The Benefits of Horticulture to Industry and Society

Find out about what horticulture can do for society, including the visual, financial, and health and wellbeing benefits, as well as how horticulture can help in working towards a more sustainable future

Horticulture can be defined as the science, art, technology and business of cultivating ornamental plants and crops. Now that we have reached a point in time where we are more disconnected from nature than ever before, through urbanisation, industrial agriculture and the increased use of technology, perhaps it is now that society has the most to benefit from horticulture. This article will argue that horticulture has the potential to counter balance the negative impacts of modern living.

Ecosystem services and horticulture in urban areas

Benefits that are provided to humans by natural ecosystems are called ecosystem services; They include factors such as regulating climate, soil formation, oxygen production and recreational benefits. As the growing global population is placing an increasing strain on the world’s natural systems, horticultural landscapes can can help to provide some of these benefits that have been lost through degradation and loss of wild environments. In particular carbon sequestration, which can help to regulate climate, can be optimised with planting that requires minimum soil disturbance. This way the soil is more able to become a sink for carbon storage as the decomposition of organic matter is slowed.

Within urban environments planting and green infrastructure can moderate temperatures in both winter and summer through shading, evapotranspiration and the reduction of air movement. Furthermore, there is strong evidence to suggest that through interception, infiltration and encouraging better water absorption into the soil, green infrastructure attenuates storm and flood waters, and its associated pollution. This, along with sustainable urban drainage systems can help with ground water recharge. There is also some partial evidence to suggest that certain plants can screen out aerial particulate matter and improve air quality.
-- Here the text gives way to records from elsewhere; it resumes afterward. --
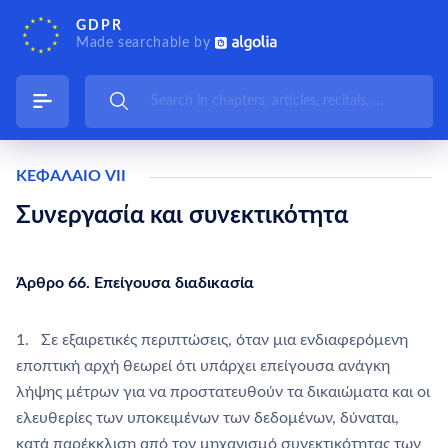
GDPR
Made searchable by
ΚΕΦΑΛΑΙΟ VII
Συνεργασία και συνεκτικότητα
Άρθρο 66. Επείγουσα διαδικασία
1. Σε εξαιρετικές περιπτώσεις, όταν μια ενδιαφερόμενη
εποπτική αρχή θεωρεί ότι υπάρχει επείγουσα ανάγκη
λήψης μέτρων για να προστατευθούν τα δικαιώματα και οι
ελευθερίες των υποκειμένων των δεδομένων, δύναται,
κατά παρέκκλιση από τον μηχανισμό συνεκτικότητας των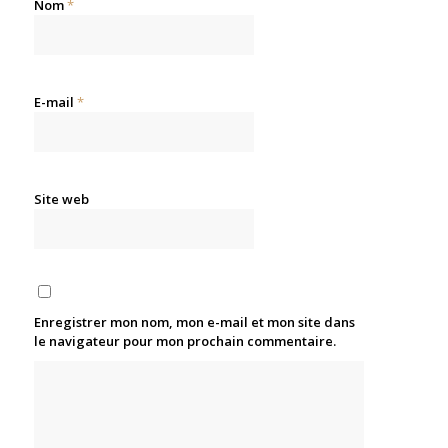
Nom
*
E-mail
*
Site web
Enregistrer mon nom, mon e-mail et mon site dans
le navigateur pour mon prochain commentaire.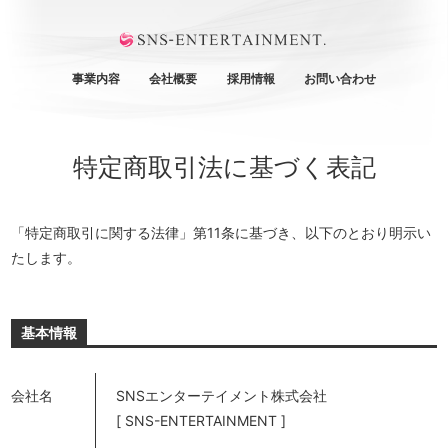
事業内容
会社概要
採用情報
お問い合わせ
特定商取引法に基づく表記
「特定商取引に関する法律」第11条に基づき、以下のとおり明示い
たします。
基本情報
会社名
SNSエンターテイメント株式会社
[ SNS-ENTERTAINMENT ]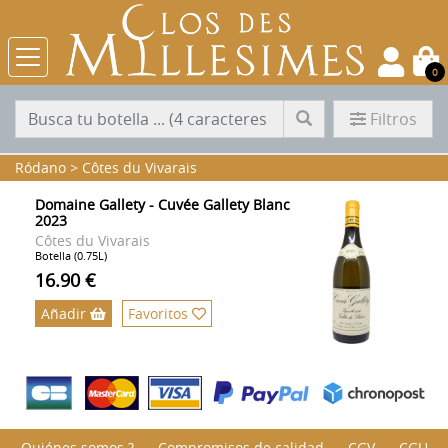
0
Filtros
Ródano
>
Côtes du Vivarais
Domaine Gallety - Cuvée Gallety Blanc
2023
Côtes du Vivarais
Botella (0.75L)
16.90 €
Añadir
Favoritos
Quiénes somos ?
Compromisos de calidad
CGV
CGU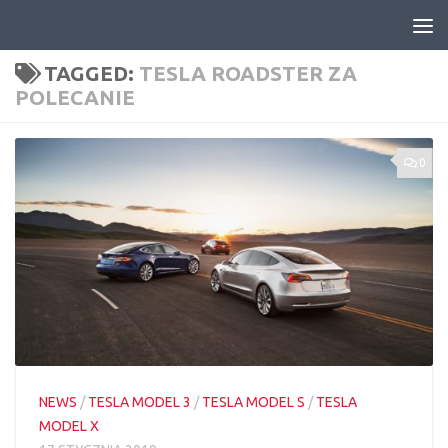
Skip to content
TAGGED:
TESLA ROADSTER ZA
POLECANIE
0
NEWS
/
TESLA MODEL 3
/
TESLA MODEL S
/
TESLA
MODEL X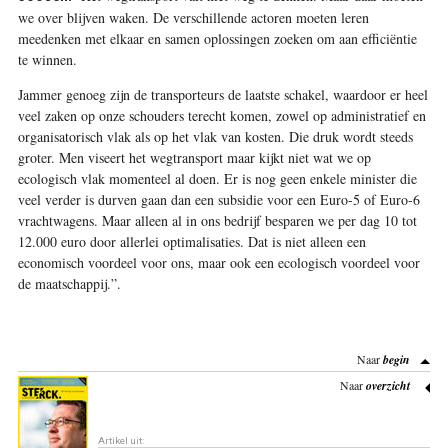
we over blijven waken. De verschillende actoren moeten leren
meedenken met elkaar en samen oplossingen zoeken om aan efficiëntie
te winnen.
Jammer genoeg zijn de transporteurs de laatste schakel, waardoor er heel
veel zaken op onze schouders terecht komen, zowel op administratief en
organisatorisch vlak als op het vlak van kosten. Die druk wordt steeds
groter. Men viseert het wegtransport maar kijkt niet wat we op
ecologisch vlak momenteel al doen. Er is nog geen enkele minister die
veel verder is durven gaan dan een subsidie voor een Euro-5 of Euro-6
vrachtwagens. Maar alleen al in ons bedrijf besparen we per dag 10 tot
12.000 euro door allerlei optimalisaties. Dat is niet alleen een
economisch voordeel voor ons, maar ook een ecologisch voordeel voor
de maatschappij.”
.
Naar
begin
Naar
overzicht
Artikel uit: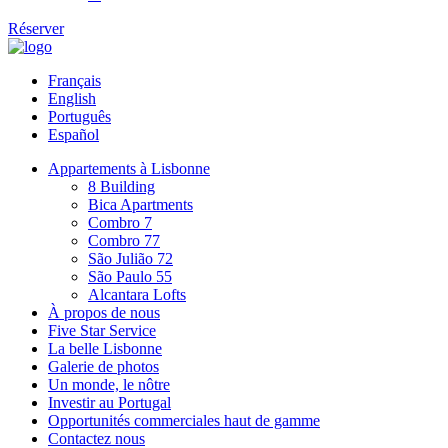
Réserver
Français
English
Português
Español
Appartements à Lisbonne
8 Building
Bica Apartments
Combro 7
Combro 77
São Julião 72
São Paulo 55
Alcantara Lofts
À propos de nous
Five Star Service
La belle Lisbonne
Galerie de photos
Un monde, le nôtre
Investir au Portugal
Opportunités commerciales haut de gamme
Contactez nous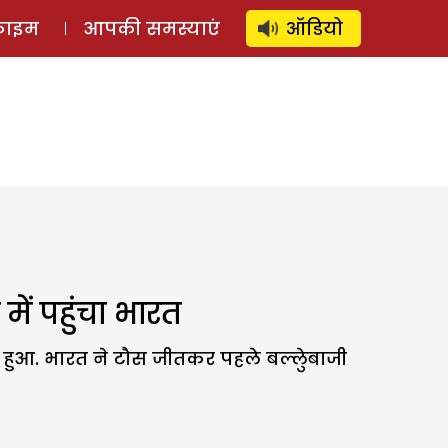
⚲
स्टोरी
लॉग इन
SUBSCRIBE
्राइम
आपकी समस्याएं
ऑडियो
ें पहुंचा भारत
 हुआ. भारत ने टौस जीतकर पहले बल्लेुबाजी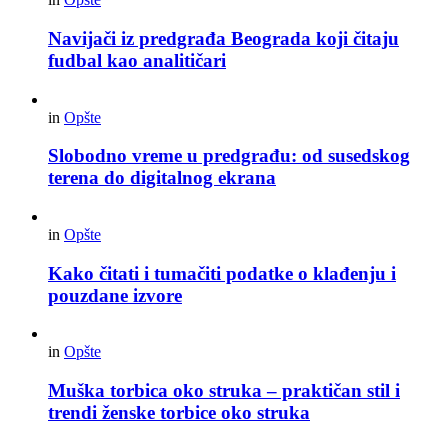
Navijači iz predgrađa Beograda koji čitaju
fudbal kao analitičari
in
Opšte
Slobodno vreme u predgrađu: od susedskog
terena do digitalnog ekrana
in
Opšte
Kako čitati i tumačiti podatke o klađenju i
pouzdane izvore
in
Opšte
Muška torbica oko struka – praktičan stil i
trendi ženske torbice oko struka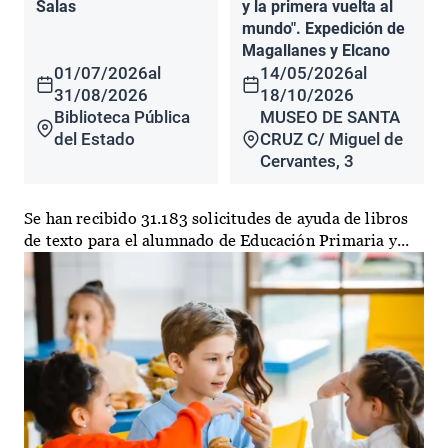
Salas
y la primera vuelta al
mundo". Expedición de
Magallanes y Elcano
01/07/2026
al
14/05/2026
al
31/08/2026
18/10/2026
Biblioteca Pública
MUSEO DE SANTA
del Estado
CRUZ C/ Miguel de
Cervantes, 3
Se han recibido 31.183 solicitudes de ayuda de libros
de texto para el alumnado de Educación Primaria y...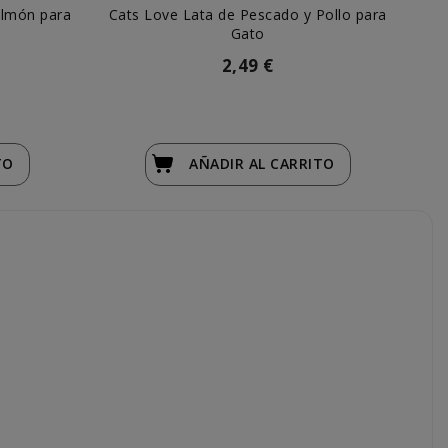
almón para
Cats Love Lata de Pescado y Pollo para
Ed
Gato
2,49 €
TO
AÑADIR
AL CARRITO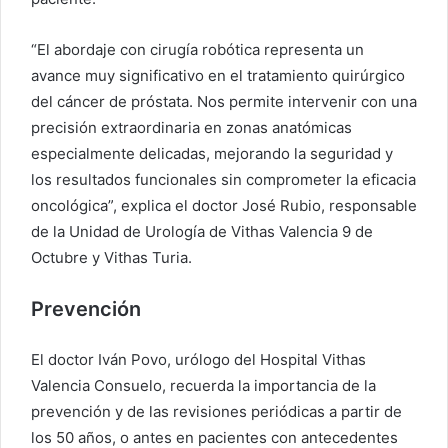
“El abordaje con cirugía robótica representa un
avance muy significativo en el tratamiento quirúrgico
del cáncer de próstata. Nos permite intervenir con una
precisión extraordinaria en zonas anatómicas
especialmente delicadas, mejorando la seguridad y
los resultados funcionales sin comprometer la eficacia
oncológica”, explica el doctor José Rubio, responsable
de la Unidad de Urología de Vithas Valencia 9 de
Octubre y Vithas Turia.
Prevención
El doctor Iván Povo, urólogo del Hospital Vithas
Valencia Consuelo, recuerda la importancia de la
prevención y de las revisiones periódicas a partir de
los 50 años, o antes en pacientes con antecedentes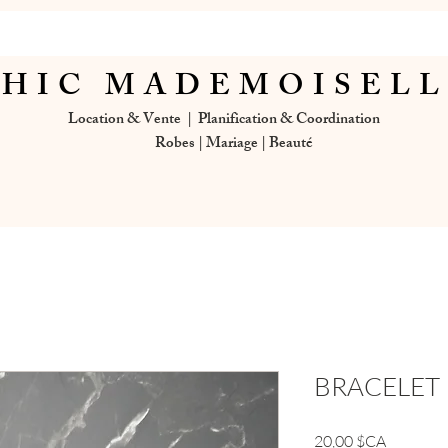
HIC MADEMOISEL
Location & Vente | Planification & Coordination
Robes | Mariage | Beauté
BRACELET
Prix
20,00 $CA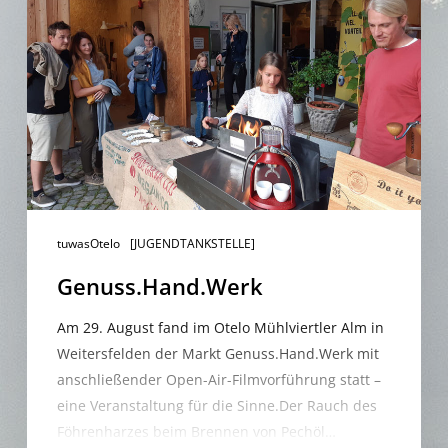
tuwasOtelo
[JUGENDTANKSTELLE]
Genuss.Hand.Werk
Am 29. August fand im Otelo Mühlviertler Alm in
Weitersfelden der Markt Genuss.Hand.Werk mit
anschließender Open-Air-Filmvorführung statt –
eine Veranstaltung für die Sinne.Der Rauch des
Föhrenharzes beim Brennen von Pechöl…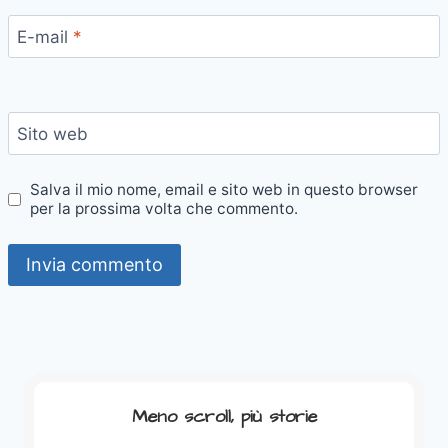
E-mail
*
Sito web
Salva il mio nome, email e sito web in questo browser
per la prossima volta che commento.
Meno scroll, più storie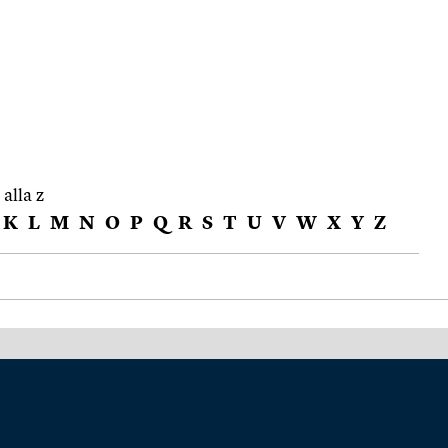
 alla z
K
L
M
N
O
P
Q
R
S
T
U
V
W
X
Y
Z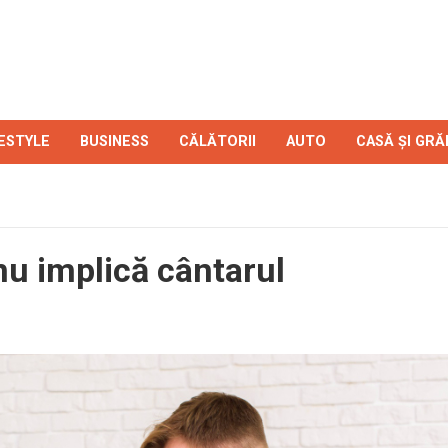
FESTYLE
BUSINESS
CĂLĂTORII
AUTO
CASĂ ȘI GRĂ
nu implică cântarul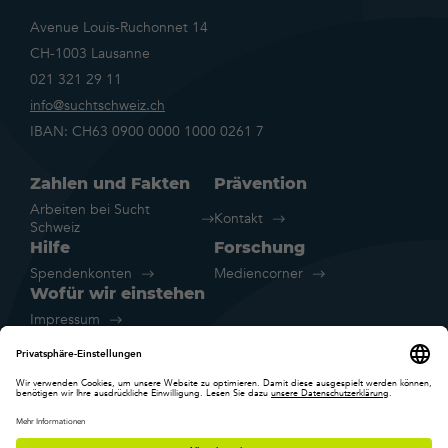
Avenue Louis-Ruchonnet 14
CH-1003 Lausanne
021 321 29 11
info@suchtschweiz.ch
IBAN: CH63 0900 0000 1000 0261 7
Zahlen und Fakten
Prävention
Arbeiten bei Sucht
Kontakt
Schweiz
Hilfe
Forschung
Spendenkonten
Mediencorner
Wofür wir einstehen
Impressum
Rechtliche Hinweise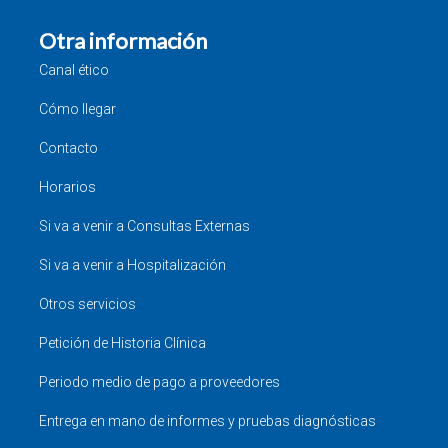
Otra información
Canal ético
Cómo llegar
Contacto
Horarios
Si va a venir a Consultas Externas
Si va a venir a Hospitalización
Otros servicios
Petición de Historia Clínica
Periodo medio de pago a proveedores
Entrega en mano de informes y pruebas diagnósticas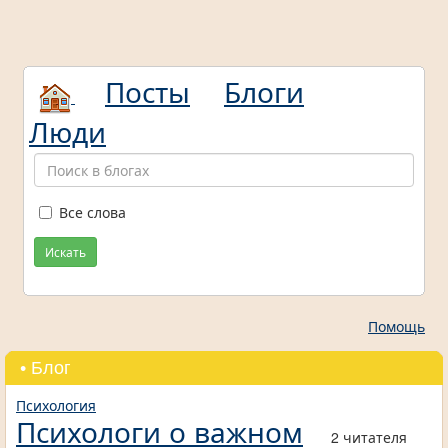
Посты
Блоги
Люди
Все слова
Искать
Помощь
• Блог
Психология
Психологи о важном
2 читателя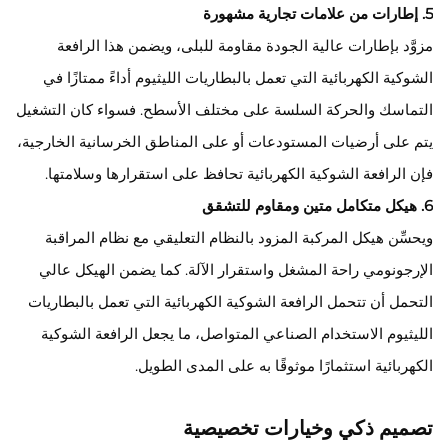
5. إطارات من علامات تجارية مشهورة
مزوَّد بإطارات عالية الجودة مقاومة للبلى، ويضمن هذا الرافعة
الشوكية الكهربائية التي تعمل بالبطاريات الليثيوم أداءً ممتازًا في
التماسك والحركة السلسة على مختلف الأسطح. فسواء كان التشغيل
يتم على أرضيات المستودعات أو على المناطق الخرسانية الخارجية،
فإن الرافعة الشوكية الكهربائية تحافظ على استقرارها وسلامتها.
6. هيكل متكامل متين ومقاوم للتشقق
ويحسِّن هيكل المركبة المزود بالنظام التعليقي مع نظام المراقبة
الإرجونومي راحة المشغل واستقرار الآلة. كما يضمن الهيكل عالي
التحمل أن تتحمل الرافعة الشوكية الكهربائية التي تعمل بالبطاريات
الليثيوم الاستخدام الصناعي المتواصل، ما يجعل الرافعة الشوكية
الكهربائية استثمارًا موثوقًا به على المدى الطويل.
تصميم ذكي وخيارات تخصيصية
Horticulture - health and wellbeing

Natural ecosystems, as well as horticultural landscapes, can help to sustain and improve human health and wellbeing. Biophilia hypothesis indicates that exposure to nature is an intrinsic requirement for effective human behaviour and development. This suggests that green landscapes can help to provide an antidote to the increasingly urbanised and technological, contemporary way of living. A recent study about people who had spent time in forest environments in Japan, and illustrated in Figure 1, showed this restoration from stress translates, in part, as a reduction in adrenaline. Stress can cause mental fatigue and physiological damage to the body, therefore reducing it can play a vital role in increasing health and wellbeing.

Figure 1 Effect of a forest bathing trip on adrenaline concentrations in urine. A Effect of forest bathing trip in male subjects (n=12), B effect of a city trip on male subjects (n=11), C effect of a forest bathing trip in female subjects (n=13) (Li, 2016).

The reduced risk of diseases associated with time spent in green space has been attributed to the increased likelihood of participating in sustained exercise, and bringing people together to create social cohesion and strong social bonds. Other benefits of green infrastructure include: providing a physical barrier to wind and noise and mitigating urban temperatures through shading and evapotranspiration. 

The list of recorded psychophysiological benefits that green space provides also includes: improved cognitive function, self-discipline and alleviation of attention deficit disorder symptoms in children. Indeed, nature-based learning can increase child development through, amongst other things, exploration and discovery, especially boosting self-esteem and sense of self.

   Production horticulture provides more direct and measurable benefits for health and wellbeing, including: extracts and oils for aromatherapy and homeopathy, food, and other produce with numerous nutritional and medicinal benefits. Plants now make up more than 25% of drugs in clinical use in the world, and new discoveries are continuing: recently a treatment for ovarian cancer was discovered in the bark of pacific yew (Taxus brevifolia).

The financial benefits of horticulture

Green infrastructure provides healthy environments, which in-turn can contribute to improved socio-economic benefits. There is a good body of evidence to suggest that the quality of green space can impact on land and property prices, furthermore, there is some case-study specific evidence that it can have a positive impact on economic factors, including new business start-ups and private investment. High visitor numbers at botanic gardens (1,802,958 visits to Royal Botanic Gardens, Kew in 2017) and amenity spaces can bring in financial revenue (£1,653,000 profit for Eden Project Limited in 2016/2017), signalling demand in markets for horticultural experiences. The markets available within the production sector are dynamic and diverse, including foods, ornamental plants, essential oils and pharmaceuticals, presenting a myriad of profit-making opportunities.

   Green infrastructure in urban environments can reduce cooling energy requirements. Studies in North America have indicated that, even if a conservative reduction of 20% in energy use is applied, this would result in a US$10 billion saving per annum.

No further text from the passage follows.